Africa's Bushmen May Get Rich From Diet-Drug Secret - Part II
Leon Marshall in
Johannesburg
for National Geographic News
April 16, 2003
Brink of
Extinction
The South African San
Institute (SASI), a non-governmental organization that mobilizes
resources for the benefit of the San, explains they have been driven
to the brink of extinction first by African agro-pastoralists who
started arriving from central Africa from about 1,800 years ago, and
then by European settlers who arrived from the mid-17th century.
SASI says few San are
able to live by hunting and gathering today. Most work as farm
laborers. A few groups run nature conservancies, but others live
unemployed in marginal settlements, with no income other than small
pensions from the state.
Nigel Crawhall, a San
linguist who heads up SASI's culture and heritage management
program, believes the Hoodia-drug deal could help rescue what
remains of San culture.
The SASI program is
essentially about trying to mend San society and reconstruct San
culture, and so set its remaining communities on a more sustainable
path.
The San have largely
lost their sense of community and identity by being dispossessed of
their territories and becoming physically dispersed. They have
suffered language loss and some of their important social
institutions have become dysfunctional.
Reconstructing San
society and culture is an intricate process which is aimed at
getting dialogue going between the elders who still have knowledge
of some of the old ways and the younger generation who have lost it.
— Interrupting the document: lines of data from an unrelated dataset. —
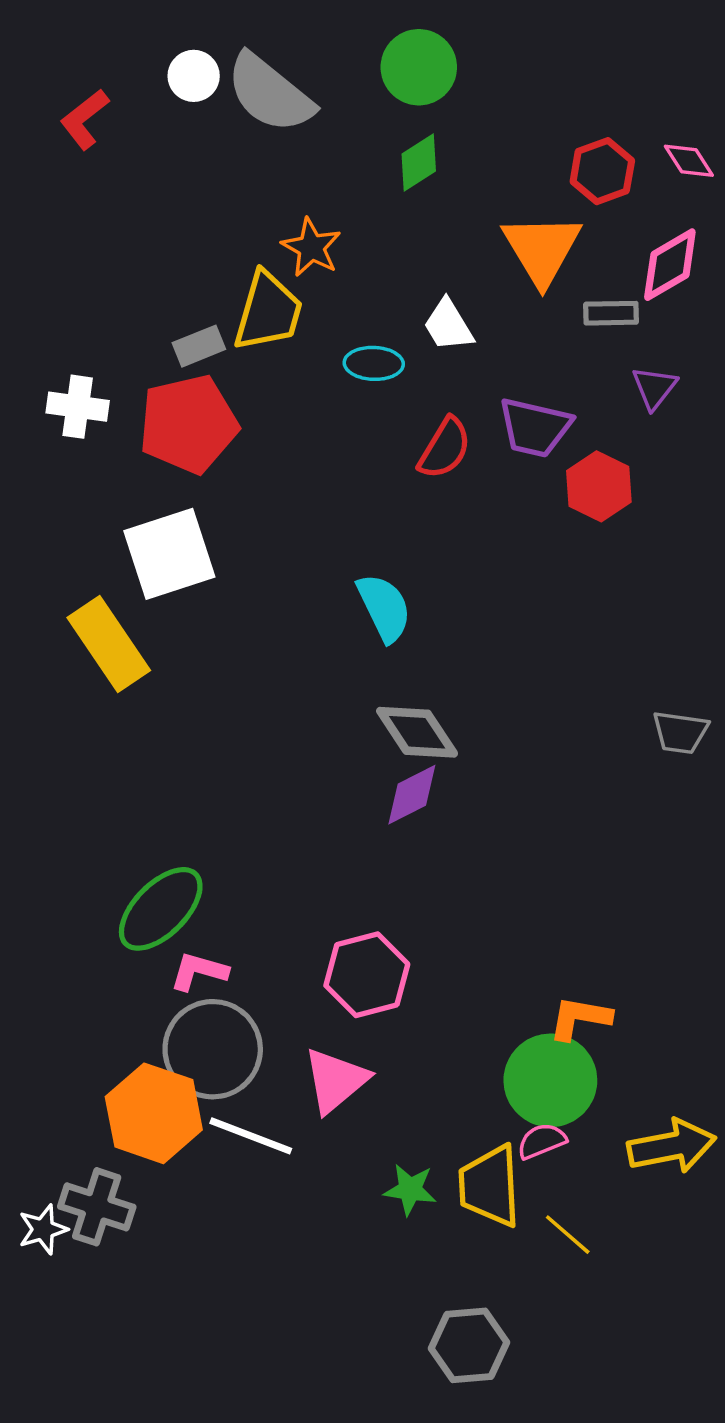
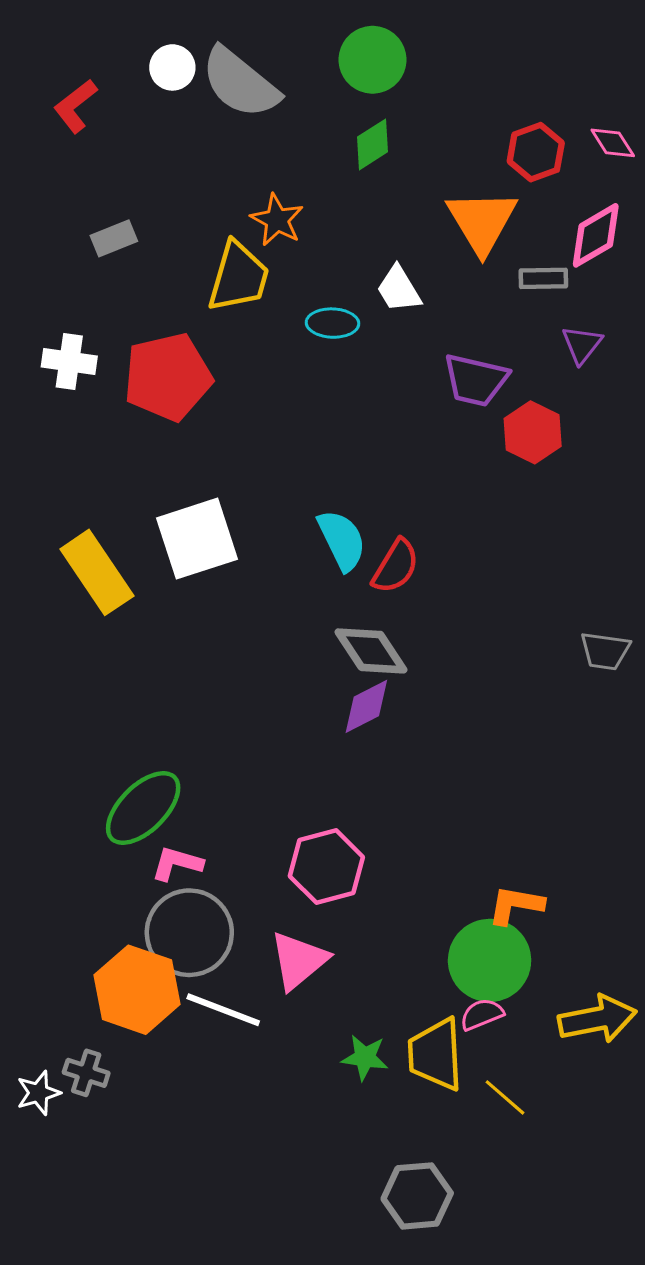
gray rectangle: (199, 346) -> (114, 238), moved
red semicircle: (445, 448) -> (396, 566), moved
white square: (169, 554) -> (197, 539), moved
gray cross: (97, 1207) -> (86, 1073), size x0.7

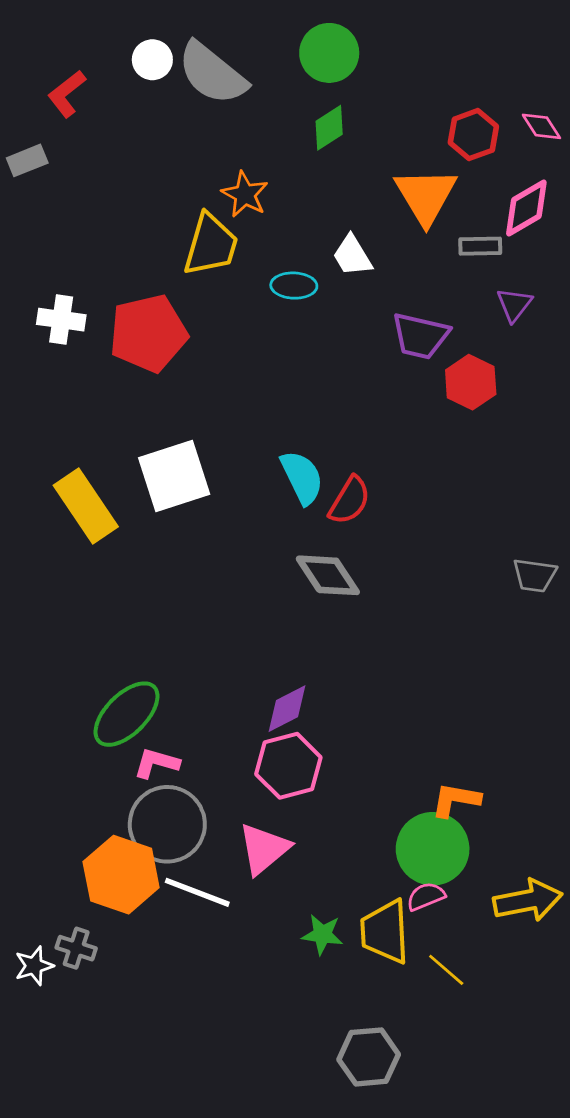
gray rectangle: (114, 238) -> (27, 160), moved
purple diamond: (366, 706) -> (287, 709), moved

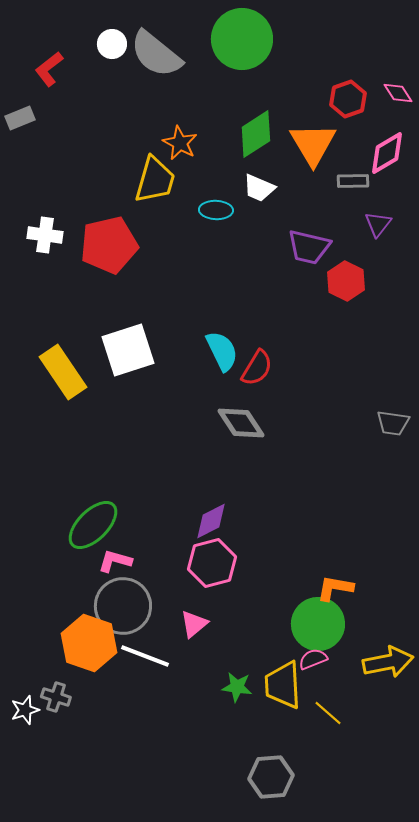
green circle: (329, 53) -> (242, 39), size x1.4
green diamond: (329, 128) -> (256, 134), moved, size x1.4
white trapezoid: (352, 256) -> (259, 188), turned -36
pink triangle: (264, 849) -> (194, 624), size x0.7

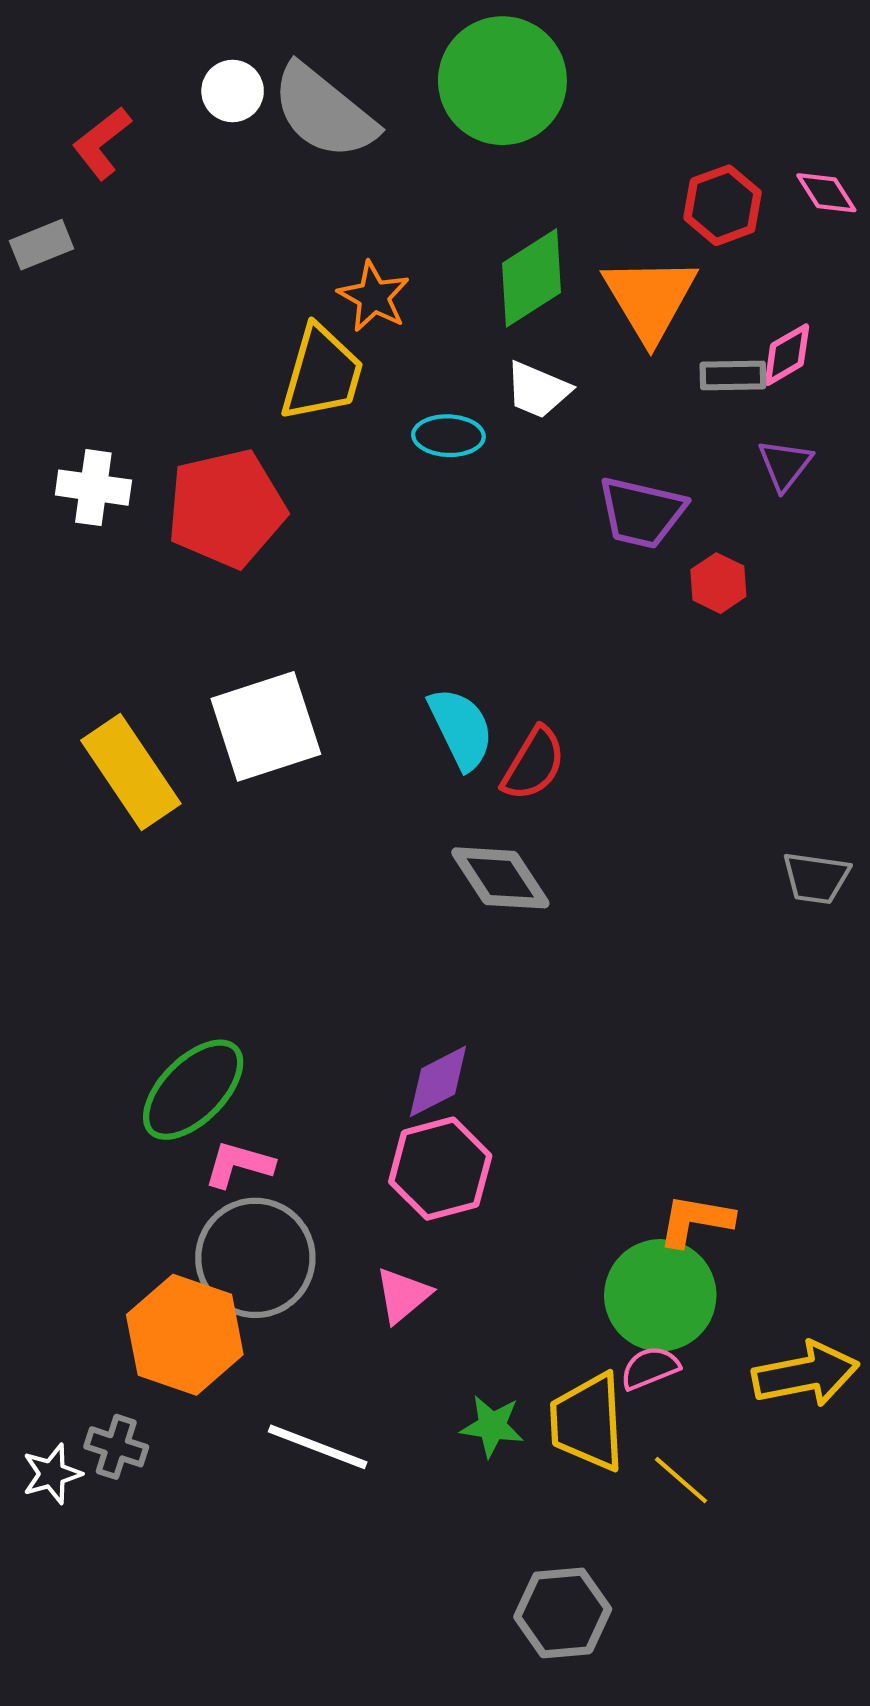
pink diamond: (387, 153) -> (787, 355), moved, size x0.7
red hexagon: (346, 281) -> (718, 583), size x0.7
white line: (145, 656) -> (318, 1447), moved

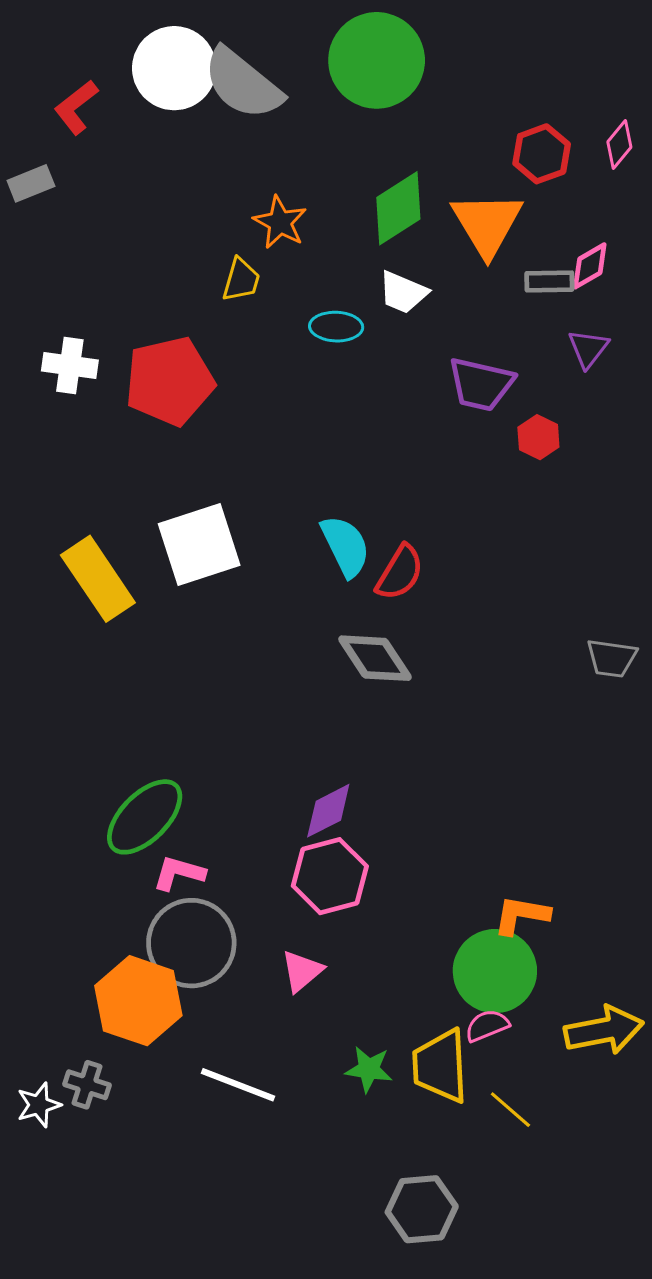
white circle: (233, 91) -> (174, 68), size x1.8
pink diamond: (826, 193) -> (619, 144), turned 72
yellow trapezoid: (322, 373) -> (241, 280), size x0.6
The purpose is to get them talking about what had gone lost and what
not, and about safeguarding that which is important. It is a process
of self-discovery, says SASI.
Apart from the
prospective financial benefits from the Hoodia deal, Crawhall
says, there is much it could do to assist this difficult process,
also by way of creating a more helpful relationship between the San
and the world they live in.
He explains: "The San
thought nobody was interested in them. Now Hoodia has come
along. They are excited and have even become a bit secretive about
their use of plants, even though most of this has already been
written up in books. But their young people do not know about these
uses, and that could change now that there is this mass market of
the developed world wanting to use their discovery for body
cosmetics.
"What struck them was
that anybody would want to use such medicines to lose weight. So
there is also this interesting interface with the outside world."